PEMBROKE PINES, FLA. (WSVN) - Authorities have identified the sole survivor of a plane crash near North Perry Airport in Pembroke Pines, a crash that claimed the lives of three people, including her 4-year-old son.

Megan Bishop, 35, was the only survivor after a small plane, identified as a Beechcraft Bonanza, struck her SUV while driving with her son, Taylor, near Southwest 72nd Avenue and 13th Street, at around 3 p.m., Monday.

“Anytime anybody dies, it’s a tragedy that’s horrible,” Broward County Mayor Steve Geller said from the crash site. “When you have a child that dies, it’s unimaginable, and our prayers are going out to the family of the child.”

Bishop and her 4-year-old son were transported to the hospital, where her son succumbed to his injuries.

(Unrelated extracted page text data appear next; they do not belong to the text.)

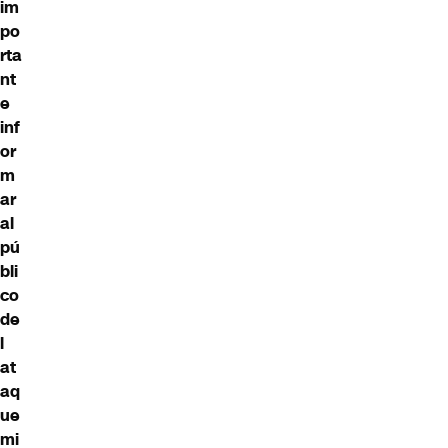
im
po
rta
nt
e
inf
or
m
ar
al
pú
bli
co
de
l
at
aq
ue
mi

Bishop is a teacher’s assistant at Hollywood Hills Elementary School, which is close to the crash site.

The Broward County School Board held a moment of silence during one of their regularly scheduled meetings on Tuesday to honor the victims of the crash.

“It’s with great sadness that we ask for your prayers this morning. One of our very special and active ESP teachers from Hollywood Hills Elementary was involved in a accident with an airplane in Pembroke Pines. It fell on her car,” said one board member. “Megan Bishop, also known as Kiki, was in the car with her son, Taylor. This little guy lit up the room, the most amazing comments to crack you up. Kiki was discharged last night, that was [Monday] night, and we really would like to remember her son who, unfortunately, passed away through this accident. At this time, we would also like to remember her mother and sister who are also part of the Broward County school system in this moment of great tragedy.”

According to investigators, the Beechcraft was forced to turn back towards the airport moments after it took off. They said the aircraft suffered problems with its engine.

The aircraft would crash into Bishop’s SUV a few hundred feet short of one of the airport’s runways. The impact was captured on a neighbor’s Ring surveillance camera, and Instagram page Miami Problems posted the impact captured from Sharon Marquez’s home surveillance camera.

Marquez said she was home at the time of the crash, and she feels “very lucky” and “blessed” she was not hurt.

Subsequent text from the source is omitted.